Ein Dorf in Spanien zog den Beginn des neuen Jahres um zwölf Stunden vor. Etwa 50 Bewohner und Besucher von Villar de Corneja feierten den Jahreswechsel am Mittwoch schon um 12.00 Uhr mittags. Der Grund: das sehr hohe Durchschnittsalter der Dorfbewohner, das bei 75 Jahren liegt. Der spanischen Silvester-Tradition folgend versammelten sich Bewohner und Besucher auf dem Hauptplatz des Dorfes und verspeisten zu jedem Glockenschlag des Rathausturmes eine Weintraube.

In der australischen Metropole Sydney waren um Mitternacht (14.00 Uhr MEZ) mehr als eine Million Menschen live dabei, als das Riesenfeuerwerk vor der malerischen Kulisse an Oper und Hafenbecken gezündet wurde. Touristen und Anwohner hatten sich bereits Tage zuvor Plätze für das Spektakel gesichert. Zum ersten Mal durften Feiernde keine alkoholischen Getränke zu den öffentlichen Plätzen mitbringen. Der Verkauf von Alkohol war nur an einigen Ständen erlaubt.
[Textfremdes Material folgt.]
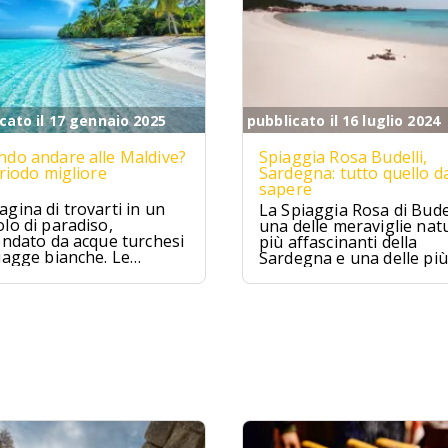
cato il 17 gennaio 2025
pubblicato il 16 luglio 2024
do andare alle Maldive?
Spiaggia Rosa Budelli,
eriodo migliore
Sardegna: tutto quello d
sapere
gina di trovarti in un
La Spiaggia Rosa di Budel
lo di paradiso,
una delle meraviglie natu
ondato da acque turchesi
più affascinanti della
iagge bianche. Le
Sardegna e una delle più
ive sono proprio
famose d'Italia. Situata
to, un sogno che si
nell'Arcipelago della
ra per chi cerca relax e
Maddalena, questa spia
izzico di avventura.
è famosa per la sua sab
rosa unica al mondo.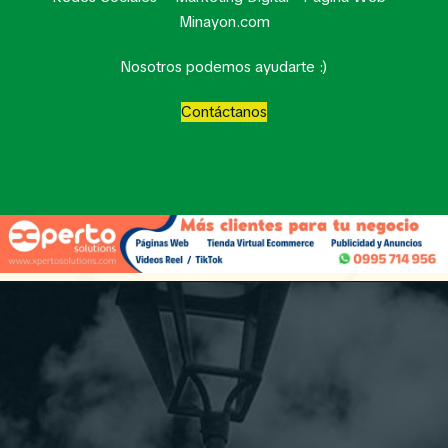
Minayon.com
Nosotros podemos ayudarte :)
Contáctanos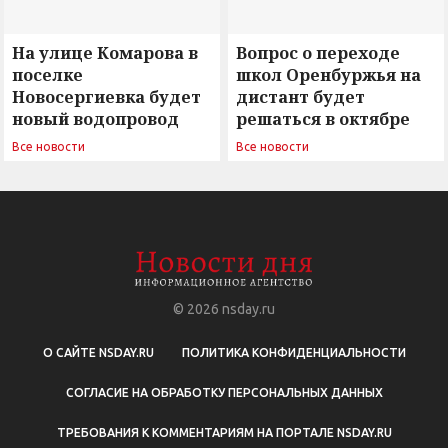
На улице Комарова в
Вопрос о переходе
поселке
школ Оренбуржья на
Новосергиевка будет
дистант будет
новый водопровод
решаться в октябре
Все новости
Все новости
© 2026
nsday.ru
О САЙТЕ NSDAY.RU
ПОЛИТИКА КОНФИДЕНЦИАЛЬНОСТИ
СОГЛАСИЕ НА ОБРАБОТКУ ПЕРСОНАЛЬНЫХ ДАННЫХ
ТРЕБОВАНИЯ К КОММЕНТАРИЯМ НА ПОРТАЛЕ NSDAY.RU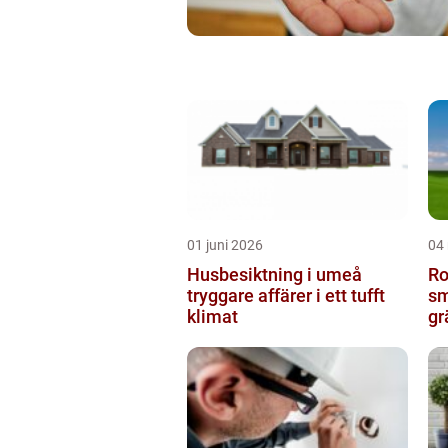
01 juni 2026
04
Husbesiktning i umeå
Ro
tryggare affärer i ett tufft
sm
klimat
gr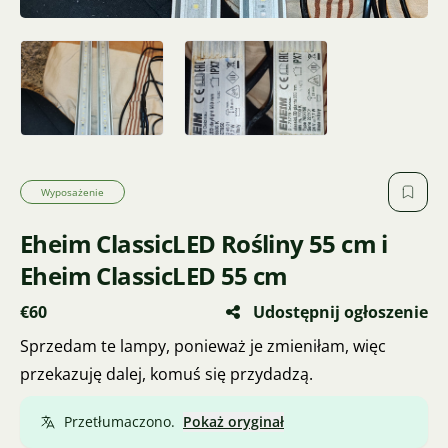
Wyposażenie
Eheim ClassicLED Rośliny 55 cm i
Eheim ClassicLED 55 cm
€60
Udostępnij ogłoszenie
Sprzedam te lampy, ponieważ je zmieniłam, więc
przekazuję dalej, komuś się przydadzą.
Przetłumaczono.
Pokaż oryginał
Bei Tanzmusik und einem bunten Feuerwerk über dem weltberühmten Kreml begrüßten Tausende Moskauer das neue Jahr. Die Stadtverwaltung machte die Hauptstraße der Millionenmetropole, die Twerskaja Uliza, in der Silvesternacht zu einer riesigen Tanzfläche. Showbühnen, Musik verschiedenster Stilrichtungen und professionelle Tänzer animierten die Menschen zum Feiern. Auf dem Roten Platz läuteten Glocken das neue Jahr ein.

Gleich 16 Mal können die Astronauten der Internationalen Raumstation ISS auf das neue Jahr anstoßen. Mit einer Geschwindigkeit von gut acht Kilometern pro Sekunde überquere die ISS in der Silvesternacht insgesamt 16 Zeitzonen, berichtete die russische Staatszeitung „Rossijskaja Gaseta“. Da Alkohol auf der ISS verboten ist, stößt die Besatzung mit Saft an.

Als letztes wird das neue Jahr auf Hawaii begrüßt. Dort heißt es erst um 11.00 Uhr MEZ am Donnerstag: Happy New Year.